There was recently quite a bit of discussion regarding some puzzling observations with indexing on Stackoverflow: (http://stackoverflow.com/questions/13382155/is-indexing-vectors-in-matlab-inefficient).
Thanks for mentioning the other post. I believe this situation is completely different (but I could be wrong). Here it’s a question of how many times you create the submatrix, 1 or n.
I often think of array indexing as effectively being a function call. In general you want to minimize the number of function calls. Just don’t over do it and let Matlab’s JIT do it’s thing for the most part.
This paves the way for a question I have been wanting to ask you:
Because the JIT has gotten so good at accelerating loops do you think that there should be less of an emphasis on vectorization of code? Recently I have been writing some low level functions that need to be very fast, and repeatedly I have found that a looped implementation ( assuming you can get all “if statements” out of the loop) are the fastest solution.
Also can you can you comment on the speed of sub array code which uses continuous sub indexes? I have found that vec(:)=vec(:).*3 is much faster that vec(1:10)=vec(1:10).*3 even if vec 100+ elements. This come up when you preallocate array space without knowing exactly how much you will use. And while vec(:)=vec(:).*3 work it just seems wasteful to me when I only need to do it to the first x elements.

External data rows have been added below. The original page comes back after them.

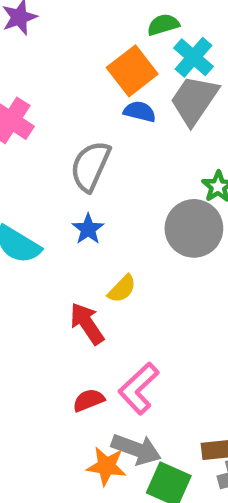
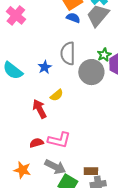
gray semicircle: (90, 166) -> (68, 53), moved, turned -30
pink L-shape: (139, 389) -> (59, 140), turned -130
orange star: (106, 466) -> (22, 170), moved

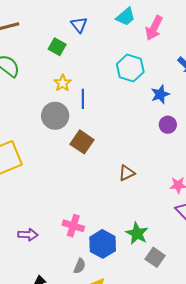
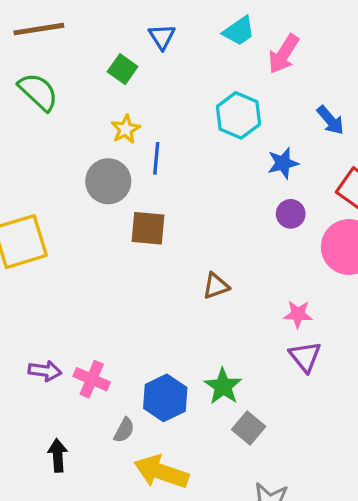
brown square: (82, 142) -> (148, 228), turned -35
pink cross: (73, 226) -> (92, 379), moved

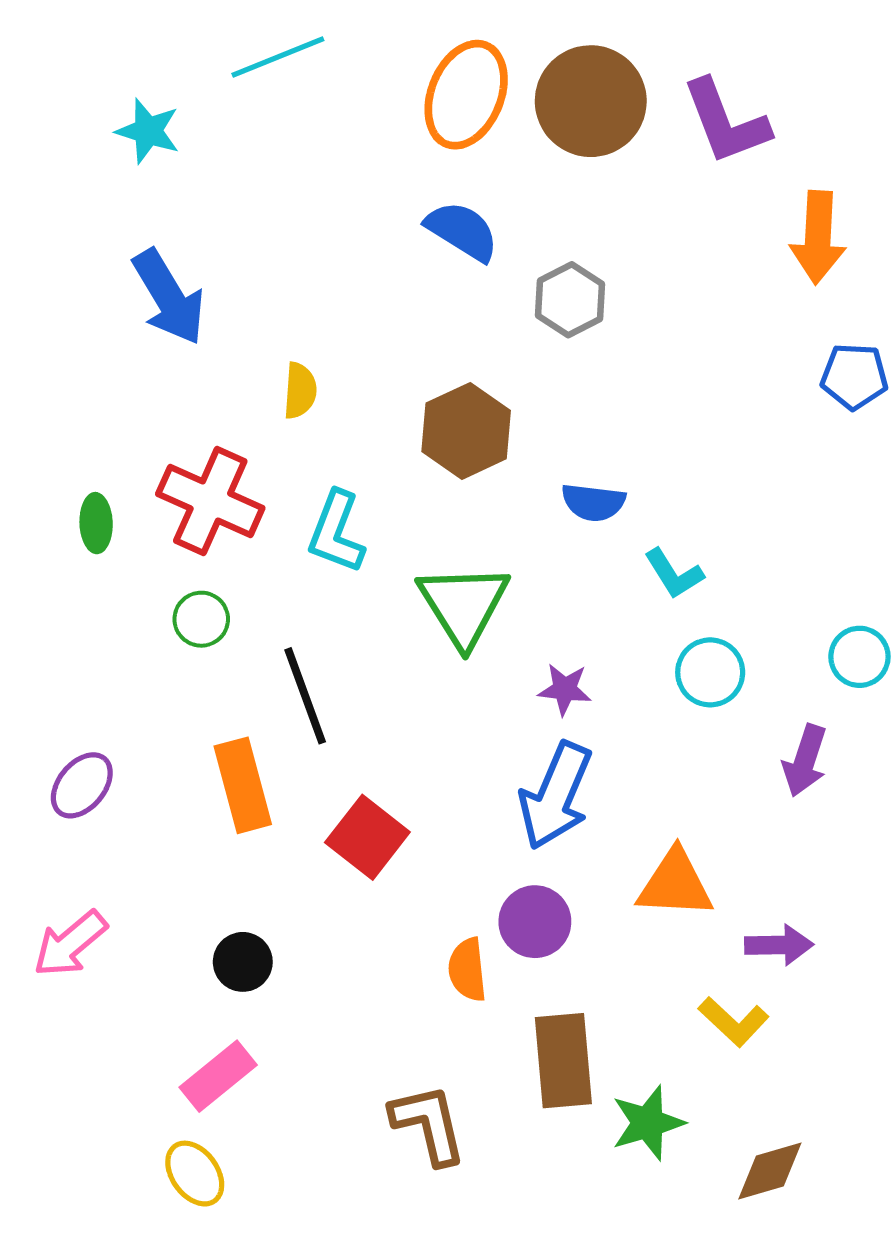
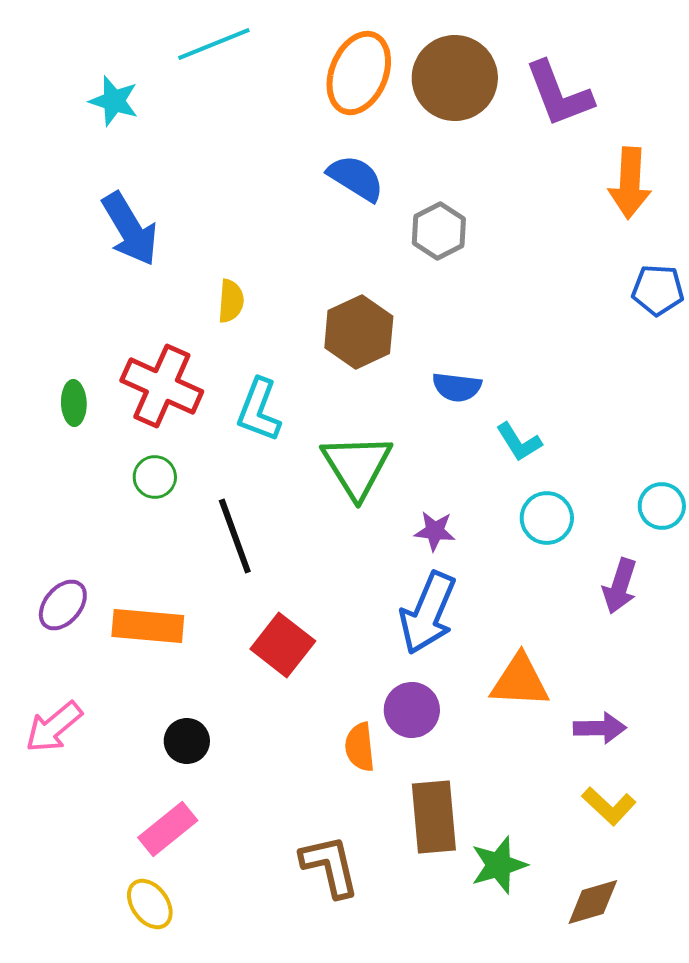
orange rectangle: (243, 785) -> (148, 626), moved, turned -70
yellow L-shape: (734, 1022) -> (609, 806), moved

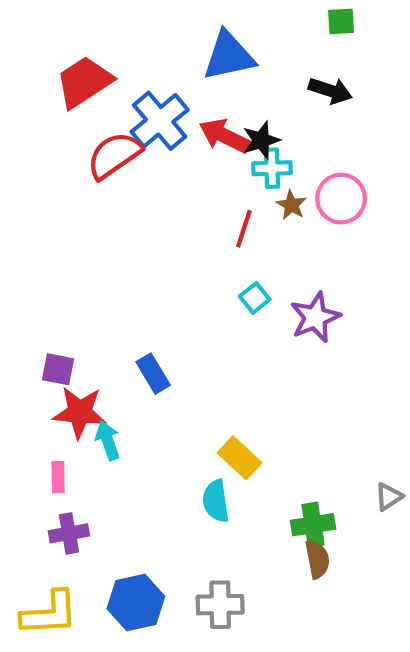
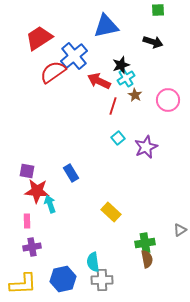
red arrow: (224, 136) -> (99, 81), moved
cyan cross: (272, 168) -> (126, 78), turned -30
pink circle: (341, 199) -> (168, 100), moved
cyan semicircle: (216, 501) -> (93, 262), moved

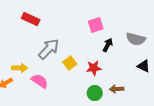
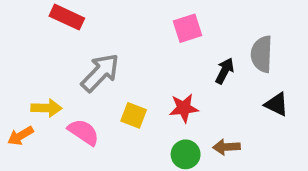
gray semicircle: (136, 39) -> (262, 54), turned 78
black arrow: (108, 45) -> (225, 71), moved
yellow square: (70, 63) -> (134, 115), moved, turned -32

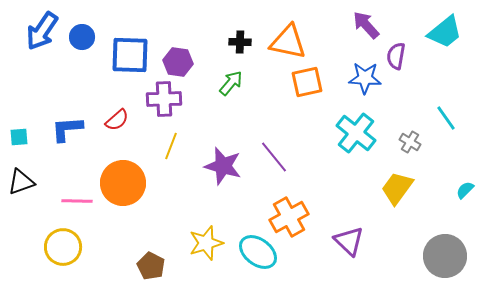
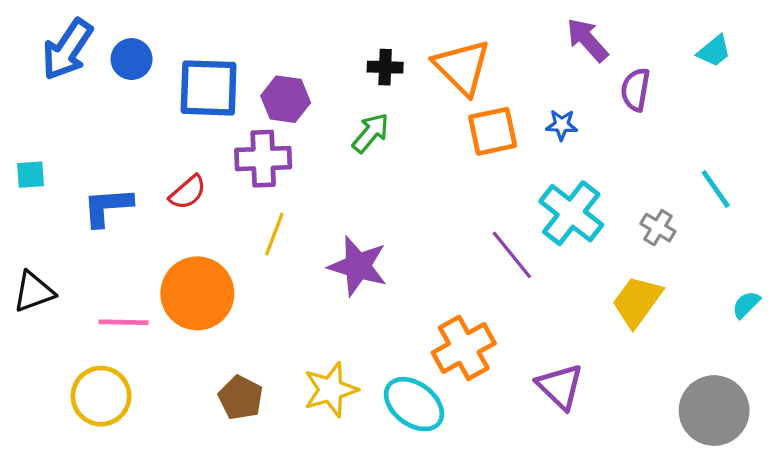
cyan trapezoid: (445, 32) -> (714, 51), size x0.6
orange triangle: (288, 42) -> (462, 67), turned 33
blue star: (365, 78) -> (562, 125), moved, size x0.6
cyan square: (19, 137) -> (30, 175), moved
purple line: (274, 157) -> (512, 255), moved
brown pentagon: (151, 266) -> (241, 398), moved

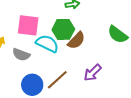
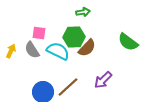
pink square: (28, 25) -> (39, 33), size x0.6
gray semicircle: (21, 55) -> (32, 50), moved, turned 36

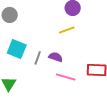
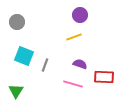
purple semicircle: (56, 57) -> (80, 64), moved

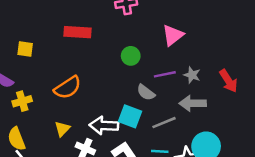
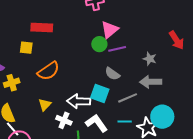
red rectangle: (78, 32) -> (42, 27), moved
pink triangle: (173, 35) -> (110, 30), moved
yellow square: (25, 49) -> (26, 48), moved
purple line: (165, 74) -> (117, 49), moved
red arrow: (228, 81) -> (177, 40), moved

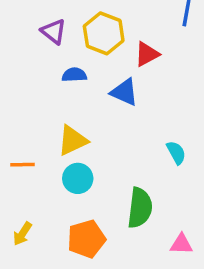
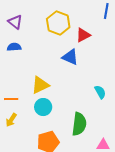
purple triangle: (54, 32) -> (15, 22), moved
blue semicircle: (74, 75) -> (14, 47), moved
yellow arrow: (22, 234) -> (11, 120), moved

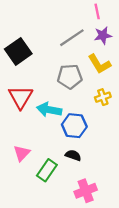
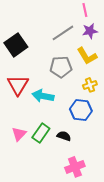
blue hexagon: (74, 126) -> (81, 110), moved
green rectangle: (47, 170) -> (41, 133), moved

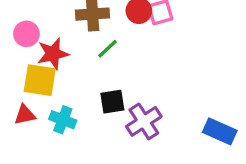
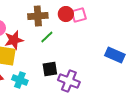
purple cross: (144, 121) -> (69, 81), turned -35
blue rectangle: (220, 131) -> (115, 55), moved

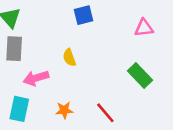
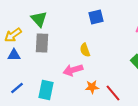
pink arrow: (36, 78) -> (73, 70), moved
orange star: (64, 110) -> (92, 87), moved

We have made a concerted effort to improve the loop performance in MATLAB over the years. So I don’t think it’s necessary to always avoid them.
I do think you should be careful about programming to the performance details of any given MATLAB release. We are always looking for opportunities to improve performance, and you may well find that something that used to be the fastest way, while not degraded in performance, becomes less compelling if we manage to speed up a different strategy. I would always emphasize writing code that is readable, maintainable, and does what you mean for it do.
Nick – perhaps this is due to vec(:) being processed entirely in-place, whereas sub-indexing requires allocating a new memory block, and later deallocating it. It is also possible that JIT is able to vectorize the first but not the second. Both of these are educated guesses, and do not rely on anything official – I may well be wrong here.